Case study: Adaptive coordination in practice
We developed an approach called “responsive salience”, whereby an AI agent automatically adjusts its visibility and interaction intensity to match the context.
The core insight is simple: in traditional software, most of the interface is static or deterministic. With agentic AI, behavior is nondeterministic, so a user’s needs for oversight can change moment to moment. A user who trusts an agent on a familiar task may prefer to be largely hands-off. In unfamiliar or high-stakes work, that same user may want more transparency, checkpoints, and tighter control.
Rather than forcing users to toggle settings, responsive salience lets the system adapt automatically. In our prototype, a monitoring agent continuously evaluates signals including task complexity, perceived risk, and user comfort level. When trust appears low — for example, when the user is a beginner, or the workflow involves sensitive data — the system increases salience. It could do this by providing richer explanations, additional approval gates, and expanded transparency features. The user may then be notified of the change and, if needed, can override the agent’s choice. Once confidence recovers or the task ends, the salience settings quietly revert.
Over time, the system can learn from user behavior through user feedback loops, refining how quickly salience adapts and how far it goes. The result is autonomy that stays aligned with context.
Early testing with users validated the idea while revealing some clear tradeoffs. Preferences diverged sharply: some found high-salience modes exhausting (“I felt visually fatigued by the large amount of communication”), while others appreciated the guidance (“It gave me options for what I might want to ask next”). One participant expressed the desire for a middle ground: “I want some oversight on what the agent is planning before execution. … The high setting was too annoying because I had to approve everything.”
These results underline that user preferences for autonomy versus control can vary substantially, even in similar tasks. Responsive salience offers a solution by dynamically adjusting whether a given task is done-with-me, done-for-me, or done-under-me.
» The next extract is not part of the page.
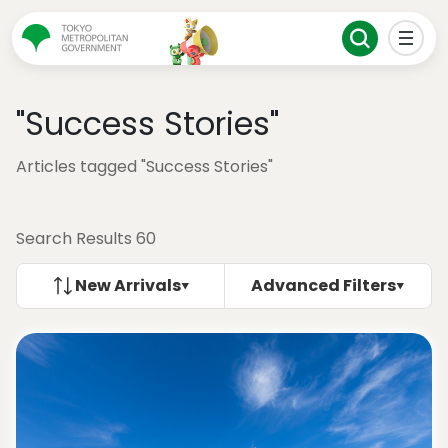
"Success Stories"
Articles tagged "Success Stories"
Search Results 60
New Arrivals
Advanced Filters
Tellingly, several participants did not notice responsive salience until we pointed it out. That suggests that when the system is well calibrated, dynamic coordination can feel seamless rather than intrusive.
Coevolution with agentic AI
Agentic AI represents a genuine shift in what software can do, but realizing its potential depends just as much on what humans do alongside it. The frameworks, protocols, and infrastructures for building agents are maturing fast. The UX layer needs to catch up.
Coordination isn’t a one-and-done problem but a moving target. As users gain expertise, tasks change, and AI capabilities evolve, the optimal balance of user involvement and AI salience will change too.
So the goal isn’t to find the perfect static design, as it might have been before generative AI, but to build systems and a shared vocabulary that evolve as we learn what works in practice. Agentic AI makes this both necessary and possible: its behavior can be unpredictable, so users and designers must adjust, yet the technology itself can also learn, adapt, and course-correct proactively.
Teams that get this right won’t simply build more capable agents. They will build agents that people trust, adopt, and even enjoy collaborating with.